Ansgar Klein und sein Mitstreiter Sascha Reller blicken zurück: auf den Kauf der Dänischen Wiese durch Amprion, lange bevor das Planfeststellungsverfahren begann. Auf die aus der Sicht einer Reihe von Beteiligten unzureichenden Gutachten, zum Beispiel zur Alternativtrasse durch den Wald, zur Kulturlandschaft Heestal, zum Standort des Umspannwerks. Auf die zögerliche Weitergabe von Unterlagen, die Sascha Reller zuletzt erst über die Plattform „Frag den Staat“ erzwungen hat. Auf die Post, die Amprion gelegentlich doch lieber an die Privatadressen der Grundstückseigentümer statt an den von ihnen gemeinsam beauftragten Anwalt schickt. Schließlich auf den Farbnebel, in den das Heestal, Weg und Weiden im vorigen Herbst bei dem Unterfangen getaucht wurden, Farbe auf die Masten zu bringen. „Das zieht sich wie ein roter Faden durch die ganze Geschichte“, sagt Ansgar Klein.

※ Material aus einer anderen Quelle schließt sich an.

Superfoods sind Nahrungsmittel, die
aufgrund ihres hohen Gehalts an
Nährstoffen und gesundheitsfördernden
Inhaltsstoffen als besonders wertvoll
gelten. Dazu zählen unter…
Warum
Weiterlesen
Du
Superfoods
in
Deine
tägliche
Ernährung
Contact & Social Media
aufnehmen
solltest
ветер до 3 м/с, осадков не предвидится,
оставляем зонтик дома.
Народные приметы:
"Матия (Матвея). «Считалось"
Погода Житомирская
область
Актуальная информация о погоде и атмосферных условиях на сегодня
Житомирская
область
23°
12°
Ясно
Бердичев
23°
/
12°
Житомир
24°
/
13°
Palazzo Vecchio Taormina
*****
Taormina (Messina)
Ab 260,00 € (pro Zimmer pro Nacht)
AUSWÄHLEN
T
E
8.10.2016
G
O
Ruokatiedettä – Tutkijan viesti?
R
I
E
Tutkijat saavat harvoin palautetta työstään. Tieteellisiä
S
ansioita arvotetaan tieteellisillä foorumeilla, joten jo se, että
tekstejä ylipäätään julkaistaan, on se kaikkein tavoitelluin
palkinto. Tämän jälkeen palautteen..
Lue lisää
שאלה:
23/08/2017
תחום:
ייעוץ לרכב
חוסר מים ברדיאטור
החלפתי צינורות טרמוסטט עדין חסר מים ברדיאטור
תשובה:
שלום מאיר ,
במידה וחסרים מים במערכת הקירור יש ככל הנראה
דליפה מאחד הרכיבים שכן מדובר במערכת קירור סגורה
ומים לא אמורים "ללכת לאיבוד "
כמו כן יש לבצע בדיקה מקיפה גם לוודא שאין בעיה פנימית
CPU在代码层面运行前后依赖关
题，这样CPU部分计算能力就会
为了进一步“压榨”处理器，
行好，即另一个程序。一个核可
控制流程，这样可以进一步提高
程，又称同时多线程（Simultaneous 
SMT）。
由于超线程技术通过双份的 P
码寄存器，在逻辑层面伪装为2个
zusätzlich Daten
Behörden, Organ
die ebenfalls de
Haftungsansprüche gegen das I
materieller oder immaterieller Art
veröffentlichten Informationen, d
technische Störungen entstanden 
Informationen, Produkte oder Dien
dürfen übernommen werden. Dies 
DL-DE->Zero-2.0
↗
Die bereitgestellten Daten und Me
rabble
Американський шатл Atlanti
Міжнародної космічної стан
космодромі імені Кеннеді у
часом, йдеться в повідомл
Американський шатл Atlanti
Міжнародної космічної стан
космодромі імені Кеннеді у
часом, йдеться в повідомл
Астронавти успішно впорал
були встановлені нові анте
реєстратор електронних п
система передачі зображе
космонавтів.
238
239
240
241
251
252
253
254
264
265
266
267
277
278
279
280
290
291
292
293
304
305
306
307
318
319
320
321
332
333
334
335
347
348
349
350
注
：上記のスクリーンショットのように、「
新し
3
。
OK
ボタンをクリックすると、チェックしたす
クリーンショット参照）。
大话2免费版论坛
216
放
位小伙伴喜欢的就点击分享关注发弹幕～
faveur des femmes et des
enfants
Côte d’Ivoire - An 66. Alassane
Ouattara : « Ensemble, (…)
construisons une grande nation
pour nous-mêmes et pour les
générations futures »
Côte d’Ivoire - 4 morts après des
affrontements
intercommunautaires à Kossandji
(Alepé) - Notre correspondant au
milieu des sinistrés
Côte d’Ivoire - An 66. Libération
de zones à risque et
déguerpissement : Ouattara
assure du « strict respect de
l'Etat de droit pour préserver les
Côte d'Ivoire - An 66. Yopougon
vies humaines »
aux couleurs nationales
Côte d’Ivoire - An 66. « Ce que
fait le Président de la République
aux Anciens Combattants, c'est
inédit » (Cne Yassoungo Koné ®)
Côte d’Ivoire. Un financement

Womöglich setze der Netzbetreiber darauf, den Widerstand gegen die Höchstspannungstrasse zu zermürben. „Ich kann mir nicht vorstellen, wie die sonst vorankommen wollen.“ Christian Bode erinnert sich noch ein paar Jahre weiter zurück: Da seien die Abgesandten des Stromtrassenbauers zum Kaffee gekommen und hätten eine Netzausbaubeschleunigungsprämie“ angeboten. Deutlich wird Rechtsanwalt Philipp Heinz: Die Vorlage des Baufreigabe-Formulars sei „nicht nur eine absolute Unverfrorenheit, sondern geht in Richtung Betrug“, von einem Versehen könne „keine Rede sein“.

Was hoffen lässt

Die Bürgerinitiative richtet sich auf einen langen Weg ein, der beim Bundesverwaltungsgericht in Leipzig enden könnte – wie für die Trassenanlieger in Herdecke, die dort ihren Prozess jüngst aber verloren haben. Ansgar Klein hat das Urteil gelesen und vergleicht: Anders als in Herdecke bringt Kreuztal mit der Waldtrasse an Mittelhees und Meiswinkel vorbei eine Trasse ins Spiel, von der nicht zusätzlich Anlieger betroffen wären. „Bei unserer Alternativtrasse muss niemand enteignet werden – das hat mich optimistisch gestimmt“.